About this exercise = From the entries that follow, reproduce exactly and only the lines from the line with "Yer və İnsan" to the line with "06:29 / 03.08.2026", endpoints included.

Information =
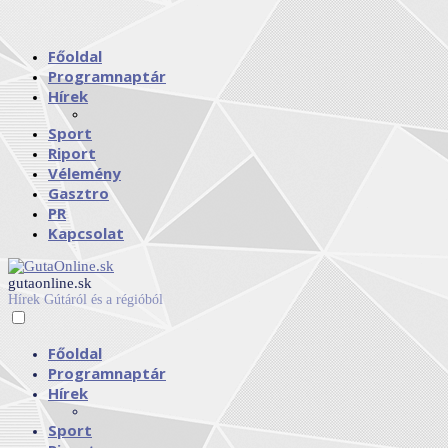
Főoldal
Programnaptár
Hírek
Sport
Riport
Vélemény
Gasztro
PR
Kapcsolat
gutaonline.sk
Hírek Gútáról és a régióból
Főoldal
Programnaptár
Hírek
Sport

* * *

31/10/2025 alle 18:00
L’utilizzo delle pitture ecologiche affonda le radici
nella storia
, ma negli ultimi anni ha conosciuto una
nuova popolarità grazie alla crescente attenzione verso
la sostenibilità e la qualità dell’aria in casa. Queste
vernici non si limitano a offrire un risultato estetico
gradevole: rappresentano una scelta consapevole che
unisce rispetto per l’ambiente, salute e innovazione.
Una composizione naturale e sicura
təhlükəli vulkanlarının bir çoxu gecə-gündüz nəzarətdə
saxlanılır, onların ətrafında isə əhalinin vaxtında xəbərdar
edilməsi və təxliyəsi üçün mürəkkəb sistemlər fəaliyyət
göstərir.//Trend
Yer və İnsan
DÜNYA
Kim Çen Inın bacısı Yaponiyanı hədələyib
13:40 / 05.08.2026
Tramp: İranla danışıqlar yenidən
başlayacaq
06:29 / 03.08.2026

--

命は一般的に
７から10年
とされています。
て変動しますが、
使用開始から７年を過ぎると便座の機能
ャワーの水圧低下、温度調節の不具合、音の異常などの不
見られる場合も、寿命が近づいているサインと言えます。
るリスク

Solved problem =
Yer və İnsan
DÜNYA
Kim Çen Inın bacısı Yaponiyanı hədələyib
13:40 / 05.08.2026
Tramp: İranla danışıqlar yenidən
başlayacaq
06:29 / 03.08.2026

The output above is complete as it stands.